■ Records

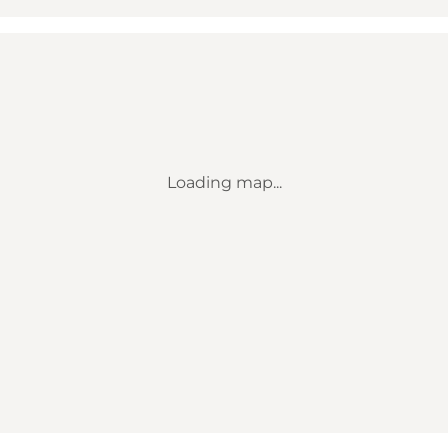
Loading map...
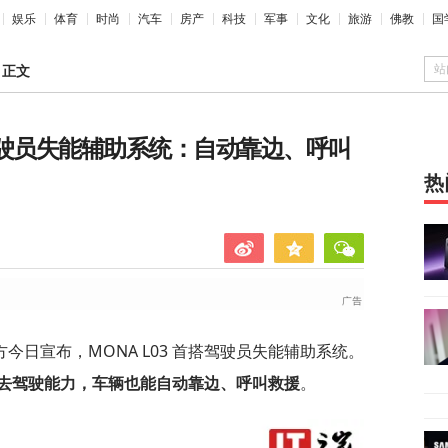
娱乐
体育
时尚
汽车
房产
科技
军事
文化
旅游
佛教
国
站
>
正文
搭驾驶员失能辅助系统：自动靠边、呼叫
热
官方今日宣布，MONA L03 首搭驾驶员失能辅助系统。
去驾驶能力，车辆也能自动靠边、呼叫救援
。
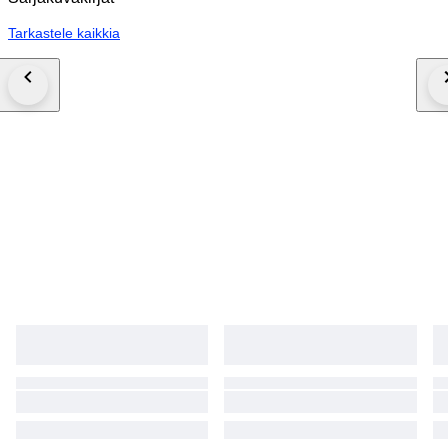
Tarkastele kaikkia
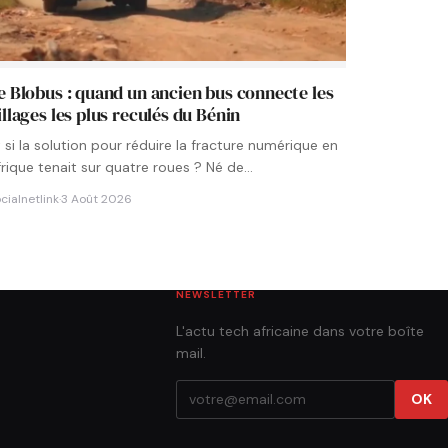
e Blobus : quand un ancien bus connecte les
illages les plus reculés du Bénin
t si la solution pour réduire la fracture numérique en
frique tenait sur quatre roues ? Né de…
cialnetlink
·
3 Août 2026
NEWSLETTER
L'actu tech africaine dans votre boîte
mail.
OK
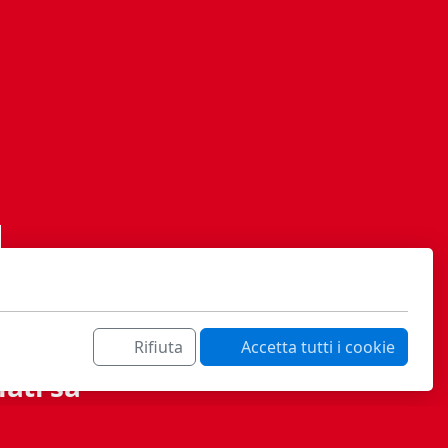
Rifiuta
Accetta tutti i cookie
ati sa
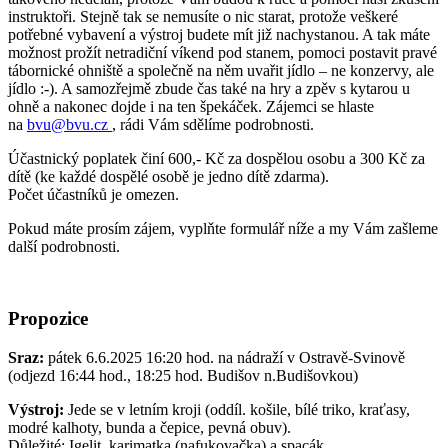
instruktoři. Stejně tak se nemusíte o nic starat, protože veškeré
potřebné vybavení a výstroj budete mít již nachystanou. A tak máte
možnost prožít netradiční víkend pod stanem, pomoci postavit pravé
tábornické ohniště a společně na něm uvařit jídlo – ne konzervy, ale
jídlo :-). A samozřejmě zbude čas také na hry a zpěv s kytarou u
ohně a nakonec dojde i na ten špekáček. Zájemci se hlaste
na
bvu@bvu.cz
, rádi Vám sdělíme podrobnosti.
Účastnický poplatek činí 600,- Kč za dospělou osobu a 300 Kč za
dítě (ke každé dospělé osobě je jedno dítě zdarma).
Počet účastníků je omezen.
Pokud máte prosím zájem, vyplňte formulář níže a my Vám zašleme
další podrobnosti.
Propozice
Sraz:
pátek 6.6.2025 16:20 hod. na nádraží v Ostravě-Svinově
(odjezd 16:44 hod., 18:25 hod. Budišov n.Budišovkou)
Výstroj:
Jede se v letním kroji (oddíl. košile, bílé triko, kraťasy,
modré kalhoty, bunda a čepice, pevná obuv).
Důležité: Igelit, karimatka (nafukovačka) a spacák.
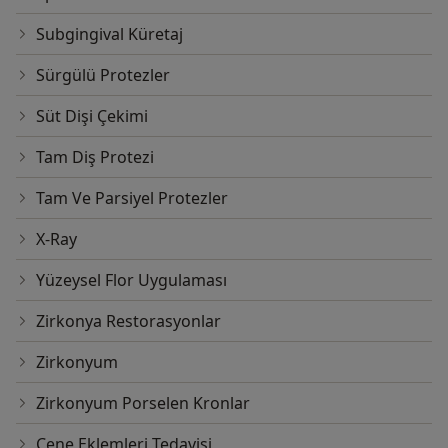
Subgingival Küretaj
Sürgülü Protezler
Süt Dişi Çekimi
Tam Diş Protezi
Tam Ve Parsiyel Protezler
X-Ray
Yüzeysel Flor Uygulaması
Zirkonya Restorasyonlar
Zirkonyum
Zirkonyum Porselen Kronlar
Çene Eklemleri Tedavisi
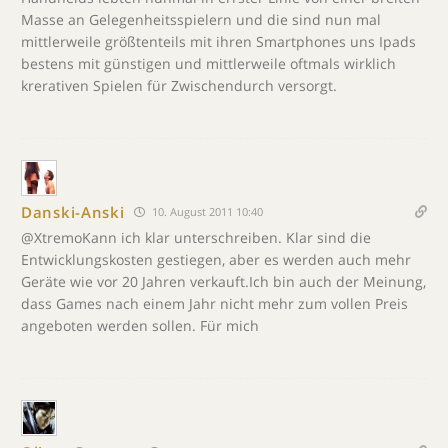
Masse an Gelegenheitsspielern und die sind nun mal
mittlerweile größtenteils mit ihren Smartphones uns Ipads
bestens mit günstigen und mittlerweile oftmals wirklich
krerativen Spielen für Zwischendurch versorgt.
Danski-Anski
10. August 2011 10:40
@XtremoKann ich klar unterschreiben. Klar sind die
Entwicklungskosten gestiegen, aber es werden auch mehr
Geräte wie vor 20 Jahren verkauft.Ich bin auch der Meinung,
dass Games nach einem Jahr nicht mehr zum vollen Preis
angeboten werden sollen. Für mich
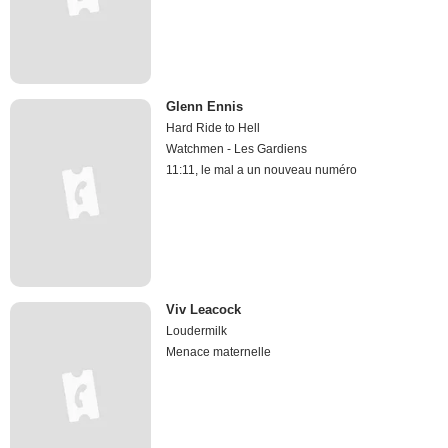
Glenn Ennis
Hard Ride to Hell
Watchmen - Les Gardiens
11:11, le mal a un nouveau numéro
Viv Leacock
Loudermilk
Menace maternelle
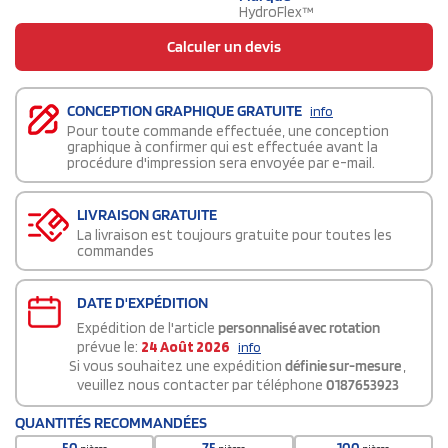
HydroFlex™
Calculer un devis
CONCEPTION GRAPHIQUE GRATUITE
info
Pour toute commande effectuée, une conception
graphique à confirmer qui est effectuée avant la
procédure d'impression sera envoyée par e-mail.
LIVRAISON GRATUITE
La livraison est toujours gratuite pour toutes les
commandes
DATE D'EXPÉDITION
Expédition de l'article
personnalisé avec rotation
prévue le:
24 Août 2026
info
Si vous souhaitez une expédition
définie sur-mesure
,
veuillez nous contacter par téléphone
0187653923
QUANTITÉS RECOMMANDÉES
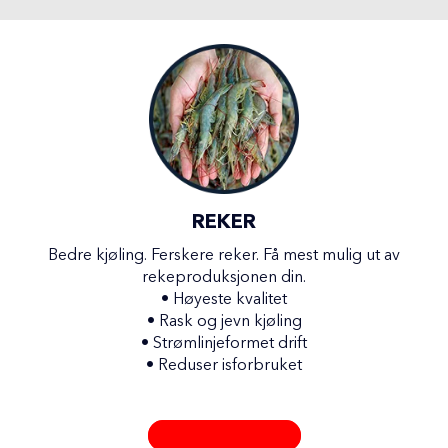
REKER
Bedre kjøling. Ferskere reker. Få mest mulig ut av
rekeproduksjonen din.
•
Høyeste kvalitet
•
Rask og jevn kjøling
•
Strømlinjeformet drift
•
Reduser isforbruket
REKELØSNING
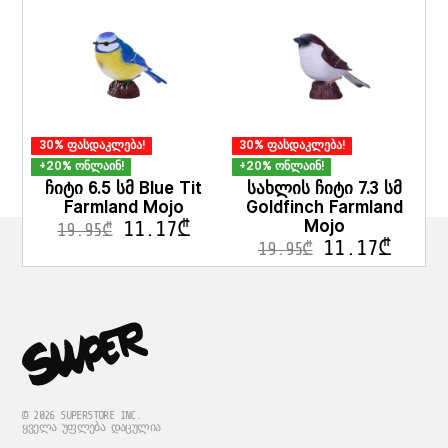
30% ფასდაკლება!
30% ფასდაკლება!
+20% ონლაინ!
+20% ონლაინ!
ჩიტი 6.5 სმ Blue Tit
სახლის ჩიტი 7.3 სმ
Farmland Mojo
Goldfinch Farmland
Mojo
11.17
₾
19.95
₾
11.17
₾
19.95
₾
© 2026 SUPERSTORE INC.
ᲧᲕᲔᲚᲐ ᲣᲤᲚᲔᲑᲐ ᲓᲐᲪᲣᲚᲘᲐ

■ Description of the task
Because only the text is wanted, copy each record above precisely and omit its pictures.

■ Response to the task
Loading map...
娱乐
体育
时尚
汽车
房产
科技
军事
文化
旅游
佛教
国
站
>
正文
搭驾驶员失能辅助系统：自动靠边、呼叫
热
官方今日宣布，MONA L03 首搭驾驶员失能辅助系统。
去驾驶能力，车辆也能自动靠边、呼叫救援
。
Tarkastele kaikkia
e Blobus : quand un ancien bus connecte les
illages les plus reculés du Bénin
t si la solution pour réduire la fracture numérique en
frique tenait sur quatre roues ? Né de…
cialnetlink
·
3 Août 2026
NEWSLETTER
L'actu tech africaine dans votre boîte
mail.
OK
Rifiuta
Accetta tutti i cookie
ati sa
instruktoři. Stejně tak se nemusíte o nic starat, protože veškeré
potřebné vybavení a výstroj budete mít již nachystanou. A tak máte
možnost prožít netradiční víkend pod stanem, pomoci postavit pravé
tábornické ohniště a společně na něm uvařit jídlo – ne konzervy, ale
jídlo :-). A samozřejmě zbude čas také na hry a zpěv s kytarou u
ohně a nakonec dojde i na ten špekáček. Zájemci se hlaste
na
bvu@bvu.cz
, rádi Vám sdělíme podrobnosti.
Účastnický poplatek činí 600,- Kč za dospělou osobu a 300 Kč za
dítě (ke každé dospělé osobě je jedno dítě zdarma).
Počet účastníků je omezen.
Pokud máte prosím zájem, vyplňte formulář níže a my Vám zašleme
další podrobnosti.
Propozice
Sraz:
pátek 6.6.2025 16:20 hod. na nádraží v Ostravě-Svinově
(odjezd 16:44 hod., 18:25 hod. Budišov n.Budišovkou)
Výstroj:
Jede se v letním kroji (oddíl. košile, bílé triko, kraťasy,
modré kalhoty, bunda a čepice, pevná obuv).
Důležité: Igelit, karimatka (nafukovačka) a spacák.
Subgingival Küretaj
Sürgülü Protezler
Süt Dişi Çekimi
Tam Diş Protezi
Tam Ve Parsiyel Protezler
X-Ray
Yüzeysel Flor Uygulaması
Zirkonya Restorasyonlar
Zirkonyum
Zirkonyum Porselen Kronlar
Çene Eklemleri Tedavisi
Masse an Gelegenheitsspielern und die sind nun mal
mittlerweile größtenteils mit ihren Smartphones uns Ipads
bestens mit günstigen und mittlerweile oftmals wirklich
krerativen Spielen für Zwischendurch versorgt.
Danski-Anski
10. August 2011 10:40
@XtremoKann ich klar unterschreiben. Klar sind die
Entwicklungskosten gestiegen, aber es werden auch mehr
Geräte wie vor 20 Jahren verkauft.Ich bin auch der Meinung,
dass Games nach einem Jahr nicht mehr zum vollen Preis
angeboten werden sollen. Für mich
Glenn Ennis
Hard Ride to Hell
Watchmen - Les Gardiens
11:11, le mal a un nouveau numéro
Viv Leacock
Loudermilk
Menace maternelle
HydroFlex™
Calculer un devis
CONCEPTION GRAPHIQUE GRATUITE
info
Pour toute commande effectuée, une conception
graphique à confirmer qui est effectuée avant la
procédure d'impression sera envoyée par e-mail.
LIVRAISON GRATUITE
La livraison est toujours gratuite pour toutes les
commandes
DATE D'EXPÉDITION
Expédition de l'article
personnalisé avec rotation
prévue le:
24 Août 2026
info
Si vous souhaitez une expédition
définie sur-mesure
,
veuillez nous contacter par téléphone
0187653923
QUANTITÉS RECOMMANDÉES
REKER
Bedre kjøling. Ferskere reker. Få mest mulig ut av
rekeproduksjonen din.
•
Høyeste kvalitet
•
Rask og jevn kjøling
•
Strømlinjeformet drift
•
Reduser isforbruket
REKELØSNING
30% ფასდაკლება!
30% ფასდაკლება!
+20% ონლაინ!
+20% ონლაინ!
ჩიტი 6.5 სმ Blue Tit
სახლის ჩიტი 7.3 სმ
Farmland Mojo
Goldfinch Farmland
Mojo
11.17
₾
19.95
₾
11.17
₾
19.95
₾
© 2026 SUPERSTORE INC.
ᲧᲕᲔᲚᲐ ᲣᲤᲚᲔᲑᲐ ᲓᲐᲪᲣᲚᲘᲐ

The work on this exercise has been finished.